Why chop if you’re blending?

It’s one of many shortcut questions I pose to myself when I am cooking. The feature photo is my “no chop” red sauce, before I cook it.  Yes, I only VERY roughly chop the onion.

What you see there…

one large onion, four foot-long stalks of basil, oregano and rosemary, about a cup of my roasted tomatoes (see Summer Kitchen #1), five pounds of roma tomatoes, and 4 pods of large home-grown garlic with longer stalks, outer layers of husks removed. Each clove is scored (very shallow slice along the length of the clove).

I put about a cup of olive oil (Partanna is my current favorite, but Filippo Berio will do) in a stock pot on medium heat to wilt the onions. Add the garlic and herbs to simmer until fragrant. Then add the tomatoes and a cup of good red wine (merlot, pinot noir… whatever was opened a few days ago and needs to be used up). Cover and simmer with lower heat for about two hours, more is fine, just keep the heat down. Wait! I forgot to put the home-grown cayenne pepper (about a teaspoon) into the picture. That goes in with the tomatoes. Now, do the long simmer.

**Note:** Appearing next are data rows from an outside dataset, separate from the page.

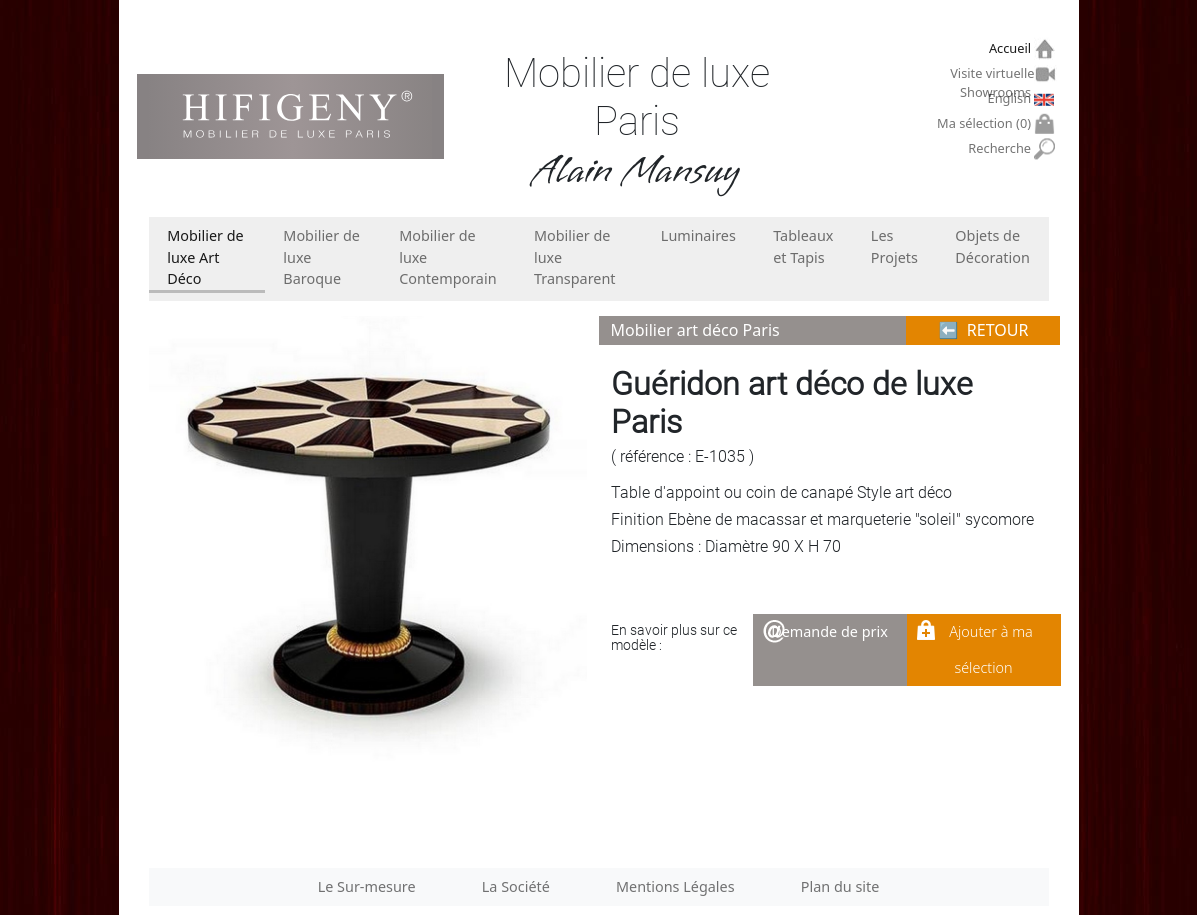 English (1012, 98)
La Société (516, 886)
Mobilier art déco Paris (695, 330)
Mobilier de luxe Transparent (575, 257)
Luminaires (698, 235)
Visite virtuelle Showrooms (993, 76)
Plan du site (840, 886)
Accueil (1012, 48)
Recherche (1001, 148)
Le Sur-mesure (367, 886)
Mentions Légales (675, 886)
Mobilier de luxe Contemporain (447, 257)
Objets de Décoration (992, 246)
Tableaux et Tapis (803, 246)
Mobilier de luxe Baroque (321, 257)
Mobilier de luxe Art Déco (205, 257)
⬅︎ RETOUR (984, 330)
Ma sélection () (986, 123)
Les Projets (894, 246) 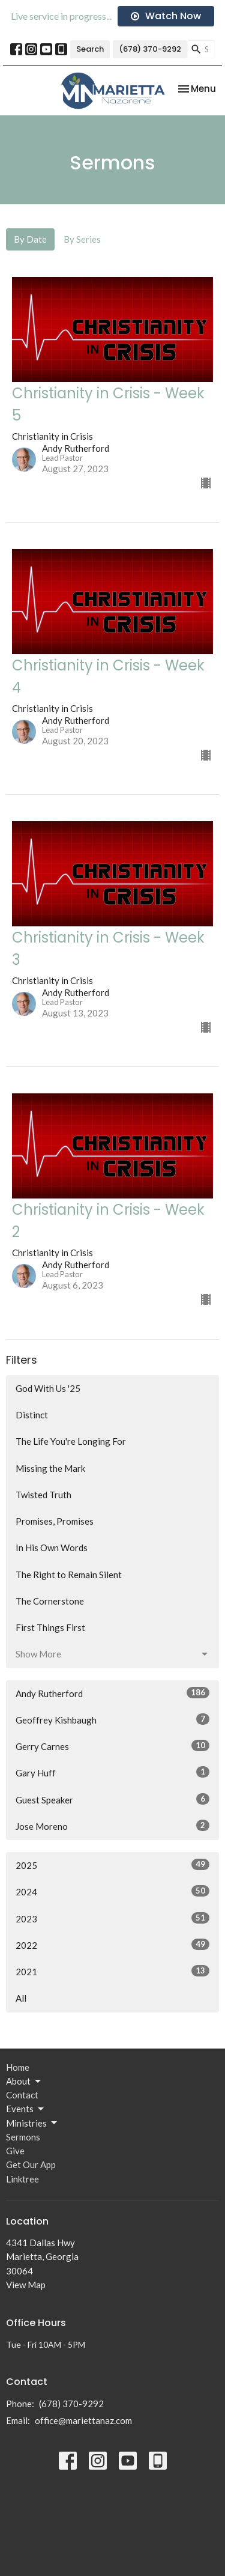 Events (26, 2109)
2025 (112, 1865)
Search (90, 49)
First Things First (50, 1627)
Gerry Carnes (112, 1746)
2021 (112, 1971)
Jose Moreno (112, 1826)
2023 (112, 1918)
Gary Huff (112, 1772)
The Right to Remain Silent (69, 1574)
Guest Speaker (112, 1799)
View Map (26, 2284)
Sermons (23, 2136)
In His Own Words (52, 1547)
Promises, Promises (55, 1521)
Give (15, 2150)
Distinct (32, 1414)
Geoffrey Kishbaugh (112, 1719)
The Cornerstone (50, 1601)
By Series (82, 239)
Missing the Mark (50, 1468)
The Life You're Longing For (71, 1441)
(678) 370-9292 (150, 49)
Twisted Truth (43, 1494)
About (24, 2082)
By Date (30, 239)
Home (17, 2067)
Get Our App (31, 2164)
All (21, 1998)
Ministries (32, 2123)
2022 (112, 1945)
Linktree (22, 2179)
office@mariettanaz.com (83, 2420)
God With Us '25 (48, 1388)
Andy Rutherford (112, 1693)
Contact (22, 2094)
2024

After a while, the kitchen aroma will make you hungry for orecchiette bolognese, or maybe sausage and peppers  tucked in a soft Italian hoagie. It is time to take out the bare herb stalks, hold the garlic stalks with small tongs and nudge the creamy soft garlic cloves into the sauce, then use your immersion blender to puree the whole pot of ruby red lusciousness!  Adjust for salt. Put it up in assorted canning jars (sterilized, along with their lids). This batch made 4 quarts and two pints. Freeze or fridge them.

This is a sample of my jars of red sauce, surrounded by a collection of odd squash that showed up in my garden this Fall.

Summer flavors will burst on the scene whenever you wish during the winter months!